(Transcribed page contents)
- - - -

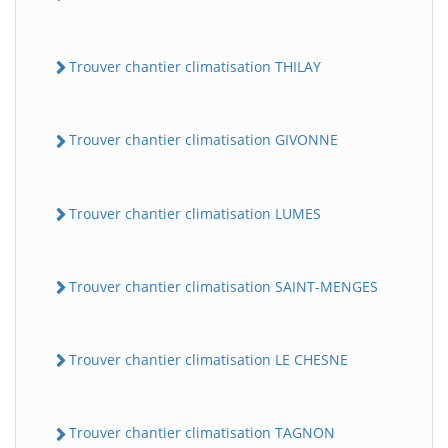
Trouver chantier climatisation THILAY
Trouver chantier climatisation GIVONNE
Trouver chantier climatisation LUMES
Trouver chantier climatisation SAINT-MENGES
Trouver chantier climatisation LE CHESNE
Trouver chantier climatisation TAGNON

- - - -

*PROBLEM REQUIREMENTS*.
Write the records out once more, exactly as they appear, with no pictures.

*TASK SOLUTION*.
Trouver chantier climatisation THILAY
Trouver chantier climatisation GIVONNE
Trouver chantier climatisation LUMES
Trouver chantier climatisation SAINT-MENGES
Trouver chantier climatisation LE CHESNE
Trouver chantier climatisation TAGNON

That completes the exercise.